And yet … Jesus wept. Think about that for a second. It’s not that Jesus, of all people, is afraid of death or is somehow robbed of his faith in the face of death. I mean, he’s just finished saying “I am the resurrection and the life.” Saying “Hey, I wrote the book of love and I have faith in God above!” And yet with bad news on the doorstep, he couldn’t take one more step. Something touches him deep inside and he weeps for his friend who has died. He allows himself to be in that place of grief, to sing the blues, deeply, publicly … so much so that even the first reaction of the Jewish authorities who were reaching the crescendo of their persecution of him was to be moved themselves and say, “Wow. See how he loved him!”

John’s Gospel tells us “Jesus wept.” Perhaps the most powerful two words in scripture. But most of my experience of us doing the same thing in the church is when people come up to me and either apologize for their tears

“I’m so sorry, I didn’t mean to cry”

or talk about how grateful they are that they didn’t, like they dodged some terrible bullet.

“Wow. That almost had me in tears there for a second.”

Man, that’s like us saying, "Oh, I'm so sorry something happened here that actually moved me ... that actually put me in touch with my pain in a way that has some integrity. Oh, I'm so sorry that something real happened here. In us. In me."

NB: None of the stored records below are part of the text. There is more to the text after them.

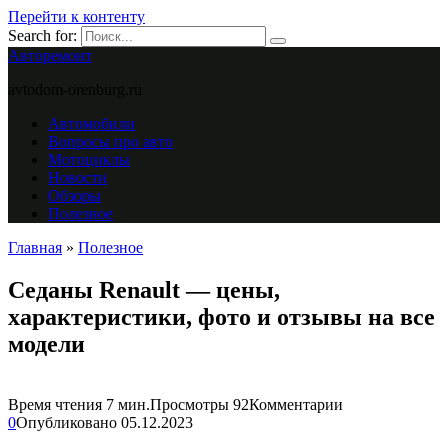
Перейти к контенту
Search for:
Авторемонт
avtodom-orenburg.ru
Автомобили
Вопросы про авто
Мотоциклы
Новости
Обзоры
Полезное
Главная
»
Полезное
Седаны Renault — цены,
характеристики, фото и отзывы на все
модели
Время чтения
7 мин.
Просмотры
92
Комментарии
0
Опубликовано
05.12.2023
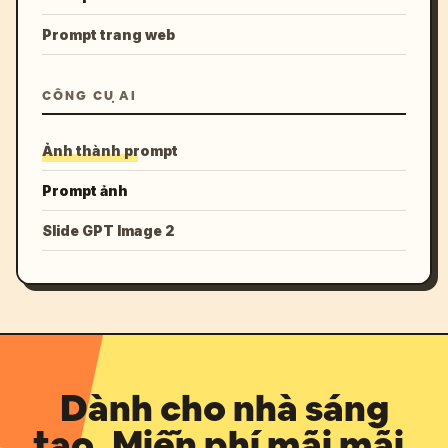
Prompt trang web
CÔNG CỤ AI
Ảnh thành prompt
Prompt ảnh
Slide GPT Image 2
Dành cho nhà sáng
tạo. Miễn phí mãi mãi.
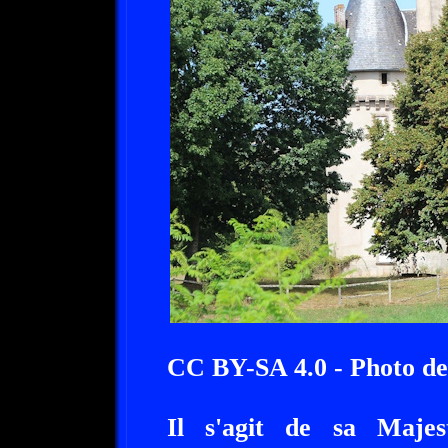
CC BY-SA 4.0 - Photo 
Il s'agit de sa Maje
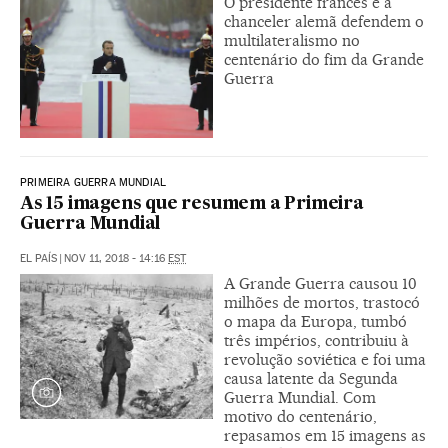
O presidente francês e a
chanceler alemã defendem o
multilateralismo no
centenário do fim da Grande
Guerra
PRIMEIRA GUERRA MUNDIAL
As 15 imagens que resumem a Primeira
Guerra Mundial
EL PAÍS
|
NOV 11, 2018 - 14:16
EST
A Grande Guerra causou 10
milhões de mortos, trastocó
o mapa da Europa, tumbó
três impérios, contribuiu à
revolução soviética e foi uma
causa latente da Segunda
Guerra Mundial. Com
motivo do centenário,
repasamos em 15 imagens as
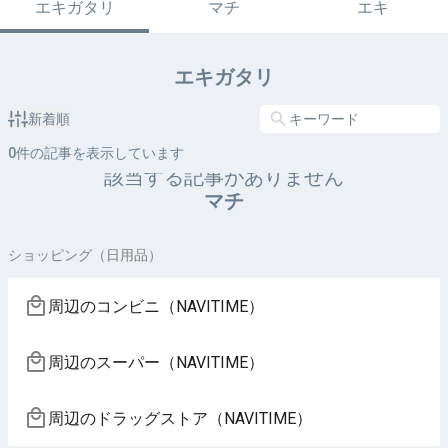
エキガタリ
マチ
エキ
エキガタリ
新着順
0
件の記事を表示しています
該当する記事がありません
マチ
ショッピング（日用品）
周辺のコンビニ（NAVITIME）
周辺のスーパー（NAVITIME）
周辺のドラッグストア（NAVITIME）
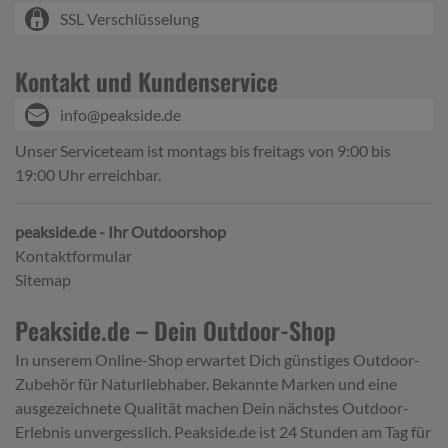
SSL Verschlüsselung
Kontakt und Kundenservice
info@peakside.de
Unser Serviceteam ist montags bis freitags von 9:00 bis
19:00 Uhr erreichbar.
peakside.de - Ihr Outdoorshop
Kontaktformular
Sitemap
Peakside.de – Dein Outdoor-Shop
In unserem Online-Shop erwartet Dich günstiges Outdoor-
Zubehör für Naturliebhaber. Bekannte Marken und eine
ausgezeichnete Qualität machen Dein nächstes Outdoor-
Erlebnis unvergesslich. Peakside.de ist 24 Stunden am Tag für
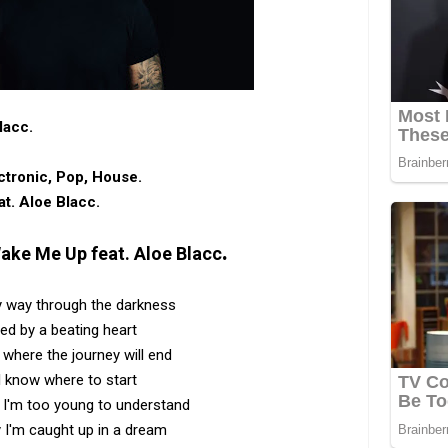
lacc.
tronic, Pop, House.
at. Aloe Blacc.
.
Wake Me Up feat. Aloe Blacc
y way through the darkness
ed by a beating heart
ll where the journey will end
I know where to start
 I'm too young to understand
 I'm caught up in a dream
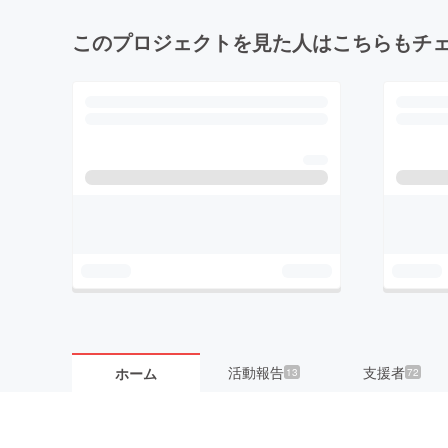
このプロジェクトを見た人はこちらもチ
活動報告
支援者
ホーム
13
72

We’ve gotta get over that!

The story of the raising of Lazarus is a story of great hope, but the hope has its roots not in Jesus’ cry of “Lazarus, come out!” but in the tears he shed as he cried before that tomb. A Jesus who weeps is a Jesus who stands among us and tells us that weeping isn’t a sign of weakness or lack of faith. That weeping is about being deeply human and about being deeply moved by the genuinely hard and even tragic things that happen to all of us in life. About letting something touch us deep inside on those days when it feels like the music has died.

Someone once said that the difference between false faith and true faith is that false faith says, ‘Do not worry; that which you fear will not happen to you,’ and true faith says, ‘Do not fear, that which you fear may well happen to you, but it is nothing to fear.”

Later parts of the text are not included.